Page images and extracted text:

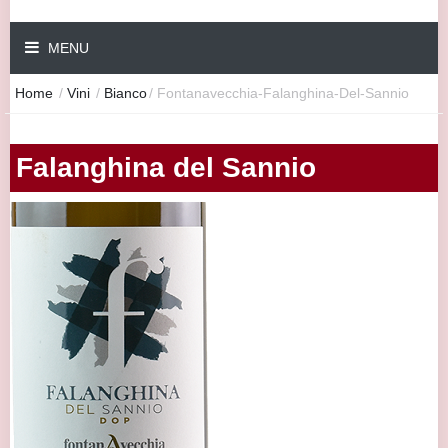
MENU
Home
/
Vini
/
Bianco
/
Fontanavecchia-Falanghina-Del-Sannio
Falanghina del Sannio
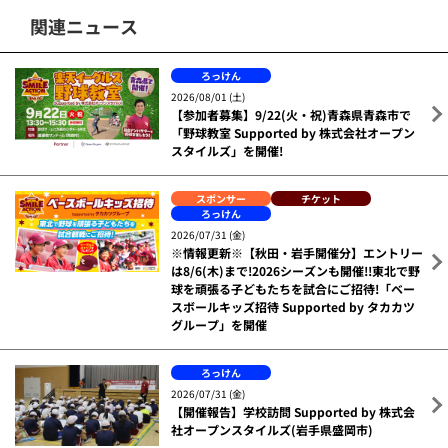
関連ニュース
ろっけん
2026/08/01 (土)
【参加者募集】9/22(火・祝)青森県青森市で
「野球教室 Supported by 株式会社オープン
スタイルズ」を開催!
スポンサー
チケット
ろっけん
2026/07/31 (金)
※情報更新※【秋田・岩手開催分】エントリー
は8/6(木)まで!2026シーズンも開催!!東北で野
球を頑張る子どもたちを試合にご招待!「ベー
スボールキッズ招待 Supported by タカカツ
グループ」を開催
ろっけん
2026/07/31 (金)
【開催報告】学校訪問 Supported by 株式会
社オープンスタイルズ(岩手県盛岡市)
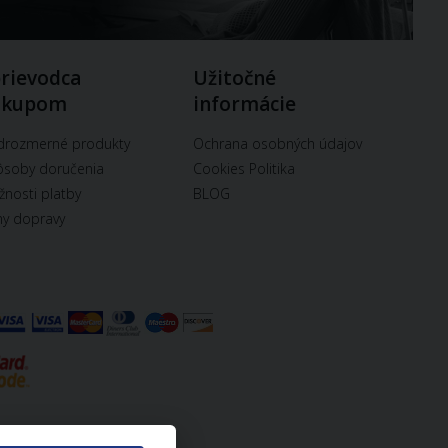
rievodca
Užitočné
ákupom
informácie
drozmerné produkty
Ochrana osobných údajov
soby doručenia
Cookies Politika
nosti platby
BLOG
y dopravy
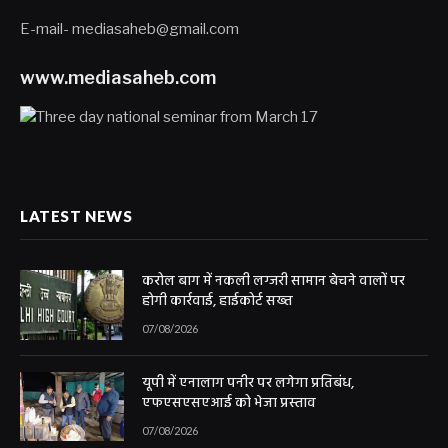
E-mail- mediasaheb@gmail.com
www.mediasaheb.com
LATEST NEWS
करोल बाग में नकली लग्जरी सामान बेचने वालों पर
होगी कार्रवाई, हाईकोर्ट सख्त
07/08/2026
यूपी में एनालाग पनीर पर लगेगा प्रतिबंध,
एफएसएसएआई को भेजा प्रस्ताव
07/08/2026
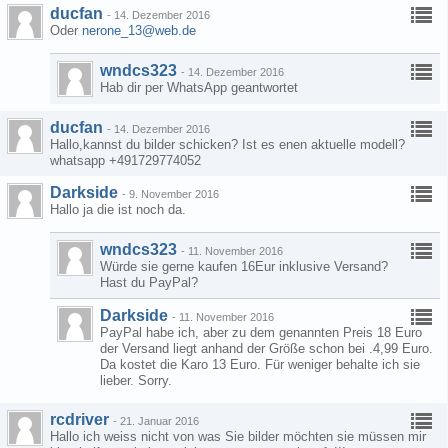
ducfan
-
14. Dezember 2016
Oder
nerone_13@web.de
wndcs323
-
14. Dezember 2016
Hab dir per WhatsApp geantwortet
ducfan
-
14. Dezember 2016
Hallo,kannst du bilder schicken? Ist es enen aktuelle modell?
whatsapp +491729774052
Darkside
-
9. November 2016
Hallo ja die ist noch da.
wndcs323
-
11. November 2016
Würde sie gerne kaufen 16Eur inklusive Versand?
Hast du PayPal?
Darkside
-
11. November 2016
PayPal habe ich, aber zu dem genannten Preis 18 Euro
der Versand liegt anhand der Größe schon bei .4,99 Euro.
Da kostet die Karo 13 Euro. Für weniger behalte ich sie
lieber. Sorry.
rcdriver
-
21. Januar 2016
Hallo ich weiss nicht von was Sie bilder möchten sie müssen mir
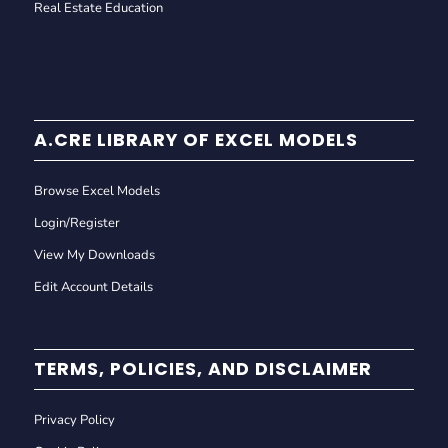
Real Estate Education
A.CRE LIBRARY OF EXCEL MODELS
Browse Excel Models
Login/Register
View My Downloads
Edit Account Details
TERMS, POLICIES, AND DISCLAIMER
Privacy Policy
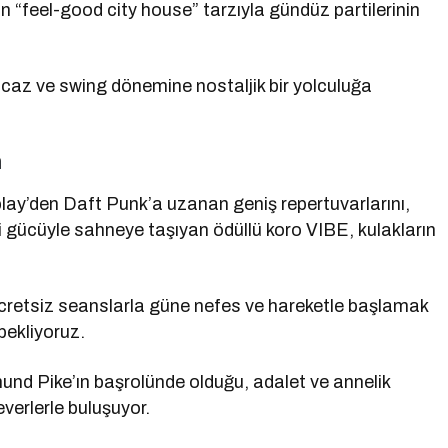
’in “feel-good city house” tarzıyla gündüz partilerinin
n caz ve swing dönemine nostaljik bir yolculuğa
m
lay’den Daft Punk’a uzanan geniş repertuvarlarını,
 gücüyle sahneye taşıyan ödüllü koro VIBE, kulakların
ücretsiz seanslarla güne nefes ve hareketle başlamak
bekliyoruz.
d Pike’ın başrolünde olduğu, adalet ve annelik
verlerle buluşuyor.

◆ THE PROBLEM: Tally up the lines in the records containing the word "PayPal", then give the count and nothing else.

◆ OUTPUT FOR THIS EXERCISE: 2